I can’t really say I understand what the Hindu festival of Holi is all about, but it looks awesome (Tony has an amazing video at the link above). The joy and playfulness of this prompts me to what Krister Stendahl called “holy envy.”
My outsider’s understanding (based on Google) suggests Holi is a celebration of spring and of “the victory of good over evil.” So if if had been, say, a pre-Christian Celtic festival, then the Christian church would have likely long ago absorbed and incorporated the festive awesomeness of Holi into our own celebration of Easter. Instead of dyed eggs, plastic grass and chocolate bunnies, we’d be lighting bonfires and tossing colored powder at each other. (“Christ is risen.” Thwap! “Indeed.” Thwap! Thwap!)

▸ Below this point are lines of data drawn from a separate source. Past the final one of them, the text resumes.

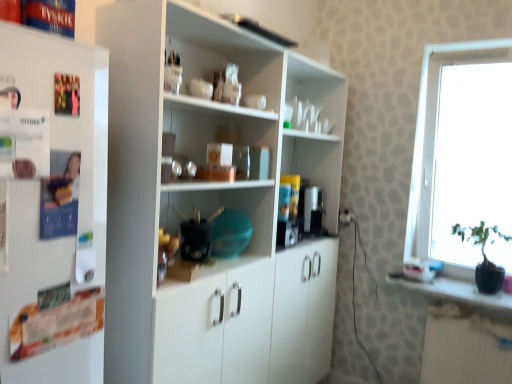 This screenshot has width=512, height=384. Describe the element at coordinates (316, 166) in the screenshot. I see `matte plastic coffee machine at center` at that location.

Locate an element on the screen. The height and width of the screenshot is (384, 512). matte plastic coffee machine at center is located at coordinates (316, 166).

Which object is further away from the camera taking this photo, black glossy pot at right or white matte cupboard at center?

black glossy pot at right is further from the camera.

Does black glossy pot at right have a smaller size compared to white matte cupboard at center?

Yes.

From the image's perspective, which object appears higher, black glossy pot at right or white matte cupboard at center?

white matte cupboard at center, from the image's perspective.

Is white matte refrigerator at left next to matte plastic coffee machine at center and touching it?

No, white matte refrigerator at left is not with matte plastic coffee machine at center.

From a real-world perspective, is white matte refrigerator at left located higher than matte plastic coffee machine at center?

Yes, from a real-world perspective, white matte refrigerator at left is over matte plastic coffee machine at center

Does white matte refrigerator at left have a greater height compared to matte plastic coffee machine at center?

Yes.

In terms of width, does white matte refrigerator at left look wider or thinner when compared to matte plastic coffee machine at center?

white matte refrigerator at left is thinner than matte plastic coffee machine at center.

From a real-world perspective, is transparent glass window at right beneath white matte refrigerator at left?

A: Incorrect, from a real-world perspective, transparent glass window at right is higher than white matte refrigerator at left.

Measure the distance from transparent glass window at right to white matte refrigerator at left.

transparent glass window at right is 7.28 feet from white matte refrigerator at left.

Considering the sizes of objects transparent glass window at right and white matte refrigerator at left in the image provided, who is wider, transparent glass window at right or white matte refrigerator at left?

Wider between the two is transparent glass window at right.

Consider the image. Can you tell me how much white matte refrigerator at left and white matte cupboard at center differ in facing direction?

The angular difference between white matte refrigerator at left and white matte cupboard at center is 0.707 degrees.

Would you consider white matte refrigerator at left to be distant from white matte cupboard at center?

They are positioned close to each other.

From the image's perspective, relative to white matte cupboard at center, is white matte refrigerator at left above or below?

white matte refrigerator at left is above white matte cupboard at center.

Can you confirm if white matte refrigerator at left is bigger than white matte cupboard at center?

Actually, white matte refrigerator at left might be smaller than white matte cupboard at center.

Find the location of a particular element. The width and height of the screenshot is (512, 384). counter top below the transparent glass window at right (from the image's perspective) is located at coordinates (454, 291).

Visually, is black glossy pot at right positioned to the left or to the right of transparent glass window at right?

Based on their positions, black glossy pot at right is located to the left of transparent glass window at right.

From the image's perspective, is black glossy pot at right on top of transparent glass window at right?

No, from the image's perspective, black glossy pot at right is not on top of transparent glass window at right.

Is black glossy pot at right aimed at transparent glass window at right?

No, black glossy pot at right is not oriented towards transparent glass window at right.

Does white matte cupboard at center appear on the left side of black glossy pot at right?

Yes, white matte cupboard at center is to the left of black glossy pot at right.

This screenshot has width=512, height=384. Find the location of `cupboard located on the left of black glossy pot at right`. cupboard located on the left of black glossy pot at right is located at coordinates (214, 207).

Consider the image. From a real-world perspective, is white matte refrigerator at left on black glossy pot at right?

Yes, from a real-world perspective, white matte refrigerator at left is over black glossy pot at right

Is white matte refrigerator at left not inside black glossy pot at right?

Yes, white matte refrigerator at left is located beyond the bounds of black glossy pot at right.

This screenshot has height=384, width=512. I want to click on refrigerator above the black glossy pot at right (from the image's perspective), so click(52, 203).

Can you tell me how much white matte refrigerator at left and black glossy pot at right differ in facing direction?

The angular difference between white matte refrigerator at left and black glossy pot at right is 90.9 degrees.

What are the coordinates of `counter top that appears below the white matte cupboard at center (from the image's perspective)` in the screenshot? It's located at (454, 291).

The height and width of the screenshot is (384, 512). What are the coordinates of `shelf on the right of white matte refrigerator at left` in the screenshot? It's located at (316, 166).

Based on their spatial positions, is transparent glass window at right or black glossy pot at right closer to white matte refrigerator at left?

Among the two, black glossy pot at right is located nearer to white matte refrigerator at left.

Estimate the real-world distances between objects in this image. Which object is further from white matte cupboard at center, white matte refrigerator at left or black glossy pot at right?

black glossy pot at right is positioned further to the anchor white matte cupboard at center.

Which object lies further to the anchor point matte plastic coffee machine at center, white matte cupboard at center or white matte refrigerator at left?

white matte refrigerator at left is further to matte plastic coffee machine at center.

Which object lies nearer to the anchor point matte plastic coffee machine at center, black glossy pot at right or transparent glass window at right?

transparent glass window at right.

Which object lies nearer to the anchor point matte plastic coffee machine at center, transparent glass window at right or white matte cupboard at center?

white matte cupboard at center is positioned closer to the anchor matte plastic coffee machine at center.

From the image, which object appears to be nearer to black glossy pot at right, matte plastic coffee machine at center or white matte cupboard at center?

matte plastic coffee machine at center is closer to black glossy pot at right.

Estimate the real-world distances between objects in this image. Which object is further from white matte refrigerator at left, transparent glass window at right or matte plastic coffee machine at center?

transparent glass window at right.

From the image, which object appears to be nearer to black glossy pot at right, white matte refrigerator at left or white matte cupboard at center?

white matte cupboard at center is positioned closer to the anchor black glossy pot at right.

Locate an element on the screen. The width and height of the screenshot is (512, 384). cupboard between white matte refrigerator at left and transparent glass window at right is located at coordinates (214, 207).

Find the location of `counter top between matte plastic coffee machine at center and transparent glass window at right`. counter top between matte plastic coffee machine at center and transparent glass window at right is located at coordinates (454, 291).

This screenshot has width=512, height=384. Identify the location of counter top between white matte refrigerator at left and transparent glass window at right in the horizontal direction. (454, 291).

At what (x,y) coordinates should I click in order to perform the action: click on counter top between white matte cupboard at center and transparent glass window at right in the horizontal direction. Please return your answer as a coordinate pair (x, y). This screenshot has height=384, width=512. Looking at the image, I should click on (454, 291).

One of the problems with Christianity nowadays is that Mardi Gras still seems like a bigger and better party than Easter itself. With or without colored powder, we need to fix that.
* * * * * * * * *
In The New York Times, James Gorman reports on the song stylings of the hyrax.
Hyraxes are “common in Africa and the Middle East,” Gorman notes, which accounts for their appearance in our Bibles.

Two of those mentions (in Leviticus 11:5 and Deuteronomy 14:7) are in the context of the dietary codes. Hyraxes (or “conies” in the King James and the New Revised Standard versions) are listed among the unclean animals, and eating them was forbidden — which I imagine worked out well for the hyraxes.
The other two mentions in the Bible include praise for the little guys. Psalm 104, an all-creatures-great-and-small type hymn of praise for the creation, says, “The high mountains belong to the wild goats / the crags are a refuge for the hyrax.”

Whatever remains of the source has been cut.